Gothic is the oldest attested language of the (East-) Germanic branch of the Indo-European language family. The texts date from the 3rd to the 6th centuries AD. Its major source is the Wulfila’s New Testament translation.
Gothic is a synthetic language, with analytical tendencies and SOV word order. Gothic adjectives are an open class. New adjectives can be formed by suffixation.

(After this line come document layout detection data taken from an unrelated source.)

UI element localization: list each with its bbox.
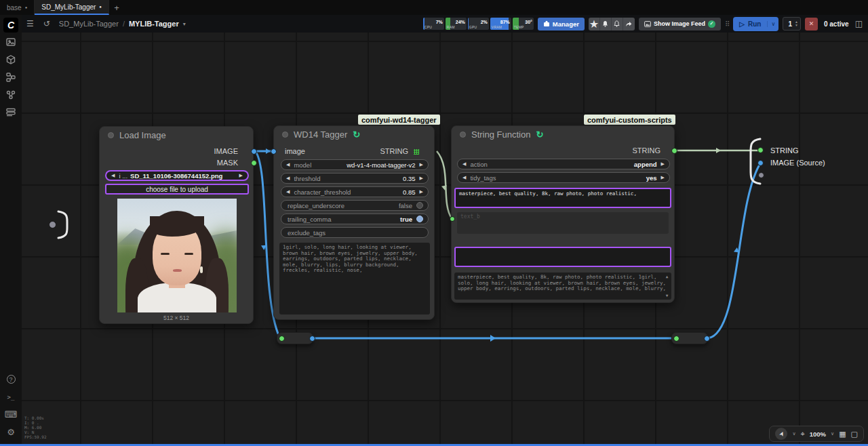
socket-sf-string-output[interactable] xyxy=(671,148,677,154)
subgraph-output-empty-socket[interactable] xyxy=(758,172,764,178)
scroll-up-icon[interactable]: ▲ xyxy=(666,274,669,280)
reroute1-output[interactable] xyxy=(309,336,315,342)
temp-monitor: TEMP 30° xyxy=(513,18,534,30)
left-sidebar: C ? >_ ⌨ ⚙ xyxy=(0,15,22,446)
node-string-function-title[interactable]: String Function ↻ xyxy=(452,126,674,142)
zoom-level-label[interactable]: 100% xyxy=(810,430,826,438)
bell-icon[interactable] xyxy=(600,18,612,31)
reroute2-input[interactable] xyxy=(673,336,679,342)
pointer-tool-caret[interactable]: ∨ xyxy=(792,431,795,437)
widget-action[interactable]: ◀ action append ▶ xyxy=(457,159,670,169)
socket-mask-output[interactable] xyxy=(251,160,257,166)
combo-prev-icon[interactable]: ◀ xyxy=(111,173,115,178)
sidebar-help-button[interactable]: ? xyxy=(0,371,22,388)
drag-handle-icon[interactable]: ⠿ xyxy=(725,20,729,28)
sidebar-queue-button[interactable] xyxy=(0,33,22,50)
new-tab-button[interactable]: + xyxy=(109,0,124,15)
image-file-combo[interactable]: ◀ i ... SD_11_10106-3086744152.png ▶ xyxy=(105,170,249,181)
pointer-tool-button[interactable]: ➤ xyxy=(775,428,787,440)
choose-file-button[interactable]: choose file to upload xyxy=(105,184,249,195)
sidebar-settings-button[interactable]: ⚙ xyxy=(0,424,22,441)
widget-tidy-tags[interactable]: ◀ tidy_tags yes ▶ xyxy=(457,172,670,183)
sidebar-model-library-button[interactable] xyxy=(0,51,22,68)
combo-prev-icon[interactable]: ◀ xyxy=(286,176,290,181)
widget-trailing-comma[interactable]: trailing_comma true xyxy=(281,214,429,224)
socket-wd14-image-input[interactable] xyxy=(271,148,277,155)
combo-next-icon[interactable]: ▶ xyxy=(420,162,423,167)
widget-model[interactable]: ◀ model wd-v1-4-moat-tagger-v2 ▶ xyxy=(281,159,429,170)
combo-prev-icon[interactable]: ◀ xyxy=(286,189,290,195)
show-image-feed-button[interactable]: Show Image Feed ✓ xyxy=(639,18,721,31)
share-arrow-icon[interactable] xyxy=(623,18,635,31)
node-title-label: Load Image xyxy=(119,130,166,140)
combo-next-icon[interactable]: ▶ xyxy=(661,161,665,167)
combo-next-icon[interactable]: ▶ xyxy=(661,175,665,180)
bell-alert-icon[interactable] xyxy=(612,18,623,31)
reroute2-output[interactable] xyxy=(704,336,710,342)
result-preview-textarea[interactable]: masterpiece, best quality, 8k, raw photo… xyxy=(454,272,671,300)
collapse-dot-icon[interactable] xyxy=(460,131,466,138)
widget-threshold[interactable]: ◀ threshold 0.35 ▶ xyxy=(281,173,429,184)
run-options-caret[interactable]: ∨ xyxy=(767,21,778,27)
toggle-on-icon[interactable] xyxy=(416,216,423,222)
widget-name: character_threshold xyxy=(294,188,351,196)
subgraph-output-string-socket[interactable] xyxy=(757,147,764,153)
node-load-image-title[interactable]: Load Image xyxy=(100,127,253,143)
combo-next-icon[interactable]: ▶ xyxy=(239,173,243,178)
combo-prev-icon[interactable]: ◀ xyxy=(462,161,466,167)
node-wd14-title[interactable]: WD14 Tagger ↻ xyxy=(274,126,434,142)
zoom-caret[interactable]: ∨ xyxy=(831,431,834,437)
breadcrumb-current[interactable]: MYLIB-Tagger xyxy=(129,20,179,28)
stepper-down-icon[interactable]: ▼ xyxy=(795,24,798,27)
node-string-function[interactable]: String Function ↻ STRING ◀ action append… xyxy=(451,125,675,303)
combo-prev-icon[interactable]: ◀ xyxy=(286,162,290,167)
subgraph-input-empty-socket[interactable] xyxy=(49,221,56,228)
scroll-down-icon[interactable]: ▼ xyxy=(666,293,669,299)
chevron-down-icon[interactable]: ▾ xyxy=(183,21,186,27)
batch-count-steppers[interactable]: ▲ ▼ xyxy=(795,20,798,27)
sidebar-node-library-button[interactable] xyxy=(0,68,22,85)
star-icon[interactable]: ★ xyxy=(589,18,600,31)
tab-base[interactable]: base ● xyxy=(0,0,35,15)
puzzle-icon xyxy=(543,20,550,27)
subgraph-output-image-socket[interactable] xyxy=(757,160,764,166)
collapse-dot-icon[interactable] xyxy=(108,132,114,138)
side-panel-toggle-icon[interactable]: ◫ xyxy=(855,19,863,28)
text-a-textarea[interactable]: masterpiece, best quality, 8k, raw photo… xyxy=(454,188,671,208)
reroute1-input[interactable] xyxy=(279,336,285,342)
image-preview[interactable] xyxy=(117,199,237,312)
widget-character-threshold[interactable]: ◀ character_threshold 0.85 ▶ xyxy=(281,186,429,197)
run-button[interactable]: ▷ Run xyxy=(733,20,767,28)
combo-prev-icon[interactable]: ◀ xyxy=(462,175,466,180)
fit-view-icon[interactable]: ⌖ xyxy=(801,430,805,439)
socket-image-output[interactable] xyxy=(251,148,257,155)
combo-next-icon[interactable]: ▶ xyxy=(420,176,423,181)
node-wd14-tagger[interactable]: WD14 Tagger ↻ image STRING ◀ model wd-v1… xyxy=(273,125,435,320)
socket-textb-input[interactable] xyxy=(450,216,455,222)
undo-icon[interactable]: ↺ xyxy=(39,19,55,28)
widget-exclude-tags[interactable]: exclude_tags xyxy=(281,227,429,238)
text-c-textarea[interactable] xyxy=(454,247,671,267)
widget-replace-underscore[interactable]: replace_underscore false xyxy=(281,200,429,211)
tab-sd-mylib-tagger[interactable]: SD_MyLib-Tagger ● xyxy=(35,0,109,15)
menu-icon[interactable]: ☰ xyxy=(22,19,39,28)
sidebar-workflows-button[interactable] xyxy=(0,86,22,103)
sidebar-terminal-button[interactable]: >_ xyxy=(0,388,22,405)
manager-button[interactable]: Manager xyxy=(538,18,585,31)
tags-output-textarea[interactable]: 1girl, solo, long hair, looking at viewe… xyxy=(279,243,430,315)
comfyui-logo[interactable]: C xyxy=(3,18,18,33)
batch-count-input[interactable]: 1 ▲ ▼ xyxy=(783,17,801,31)
canvas-stats: T: 0.00s I: 0 . M: 6.00 V: N FPS:59.92 xyxy=(24,415,47,439)
expand-icon[interactable]: ▢ xyxy=(851,430,858,439)
sidebar-shortcuts-button[interactable]: ⌨ xyxy=(0,406,22,423)
toggle-off-icon[interactable] xyxy=(416,202,423,209)
combo-next-icon[interactable]: ▶ xyxy=(420,189,423,195)
node-load-image[interactable]: Load Image IMAGE MASK ◀ i ... SD_11_1010… xyxy=(99,126,254,324)
stat-line: M: 6.00 xyxy=(24,425,47,430)
minimap-icon[interactable]: ▦ xyxy=(839,430,846,439)
collapse-dot-icon[interactable] xyxy=(282,131,288,138)
cancel-run-button[interactable]: ✕ xyxy=(805,18,818,31)
breadcrumb-parent[interactable]: SD_MyLib-Tagger xyxy=(59,20,119,28)
sidebar-templates-button[interactable] xyxy=(0,104,22,121)
scrollbar[interactable]: ▲ ▼ xyxy=(664,274,670,298)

Gothic uses several valence types for adjectives (regardless of their origin): genitive without prepositions, dative with and without prepositions, infinitive, and accusative with a preposition. Primary adjectives seem to provide more examples of valence, but this is likely due to the scarcity of the corpus, as is the fact that deverbative adjectives are not registered for infinitive valence; many of the adjectives are seen only once in the whole corpus, so they may have these valencies in the language, but not in the text.
An important feature of Gothic is the fact that the texts were translated from Ancient Greek, and thus it can be difficult to distinguish between authentic and calqued features. For example, Gothic has a tendency to form compound adjectives like swultawairþja “dying” that seem to be “legitimate” (it translates Gk ἤμελλεν τελευτᾶν), but words like gumakunds “male” and qinokunds “female” seem to be based on Gk ἀρσενογενής and θηλυγενής.
The valence of the adjectives, however, does not present Gothic as a slave of Greek; for instance, many Gothic adjectives do not exist in Greek; where we see a verb, e.g. σὺ δὲ νῆφε ἐν πᾶσιν corresponds to iþ þu andaþahts sijais in allaim (2 Tim 4:5).
Bibliography:
Lehmann W.P. 1986. Gothic Etymological Dictionary. Leiden, Boston: Brill.
Lambdin, Th. O. 2006. An Introduction to the Gothic Language. Wipf and Stock Publishers.
Ferraresi G. 2005. Word Order and Phrase Structure in Gothic. Peeters.
Bennett W.H. 2006. An Introduction to the Gothic Language. New York: Modern Language Association of America.
Гухман М.М. 2007. Готский язык. Мoskva: URSS.
Dixon R.M.W, Alexandra Aikhenvald. 2005. Adjective Classes. A Cross-linguistic Typology. Oxford: Oxford University Press.